14) PKK’lı çetelerin saldırısı ile işyerlerinde, derneklerinde, evlerinde saldırılara maruz kalan Mütedeyyin halkımızın yakınları ile yapılan görüşmelerde yaralı arkadaş ve yakınlarına müdahale etmek için 112 acil servis ve 155 polis imdatı defalarca çağırdıkları halde olay yerine gitmedikleri, bu vatandaşları kendi kaderleri ile baş başa bıraktıkları belirlenmiştir. hayatını kaybedenlerin bir çoğu kan kaybından yaşamını yitirdikleri doktor raporları ile tespit edilmiştir. Ayrıca kendi yakınlarına ulaşmaya çalışan vatandaşlarımızın olayların olduğu bölgeye polis tarafından sokulmadığı gibi, polisin PKK çevrelerine alan açarak sokak çetelerin katliam yapmalarına adeta zemin hazırlamıştır. Özelikle Bağlar İlçesinde olay günü görevli olan polis şeflerinin ve polislerin kim olduğunun özellikle araştırılması gerektiğine inanıyoruz. Son dönemlerde Paralel adı altında bölgeye gönderilen polislerin olup olmadığı merak edilmektedir.

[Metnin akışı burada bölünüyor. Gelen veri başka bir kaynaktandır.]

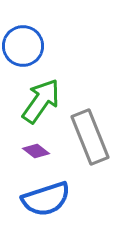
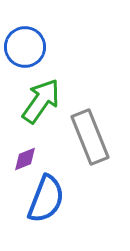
blue circle: moved 2 px right, 1 px down
purple diamond: moved 11 px left, 8 px down; rotated 60 degrees counterclockwise
blue semicircle: rotated 51 degrees counterclockwise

15) HÜDA-PAR yöneticileri; gerek İl deki yetkili kamu görevlilerine, İl Milletvekillerine, İçişleri Bakanlığına ve güvenlikle ilgili diğer devlet yetkililerine, olayı kontrol altına almaları için ulaşmaya çalıştıklarını ancak kendilerine ulaşamadıklarını ifade etmişlerdir. HÜDA PAR yetkililerin beyanına göre Hükümetin bu vurdumduymazlığı karşısında partililerin ve gönüllülerin bilerek hedef haline getirildiğini söylemişler can güvenliklerinin olmadığını bundan dolayı da tüm üyelerine ’kendinizi savunun’’ talimatı vermişlerdir.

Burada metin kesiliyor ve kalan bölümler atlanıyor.